**What you have to do**. Print the entries exactly; skip the pictures.

Saved entries
▽

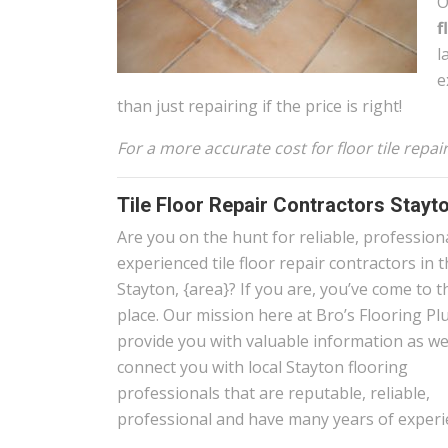
O
f
l
e
than just repairing if the price is right!
For a more accurate cost for floor tile repa
Tile Floor Repair Contractors Stayt
Are you on the hunt for reliable, profession
experienced tile floor repair contractors in 
Stayton, {area}? If you are, you’ve come to t
place. Our mission here at Bro’s Flooring Plu
provide you with valuable information as wel
connect you with local Stayton flooring
professionals that are reputable, reliable,
professional and have many years of experi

△

**Your solution**.
O
f
l
e
than just repairing if the price is right!
For a more accurate cost for floor tile repa
Tile Floor Repair Contractors Stayt
Are you on the hunt for reliable, profession
experienced tile floor repair contractors in 
Stayton, {area}? If you are, you’ve come to t
place. Our mission here at Bro’s Flooring Plu
provide you with valuable information as wel
connect you with local Stayton flooring
professionals that are reputable, reliable,
professional and have many years of experi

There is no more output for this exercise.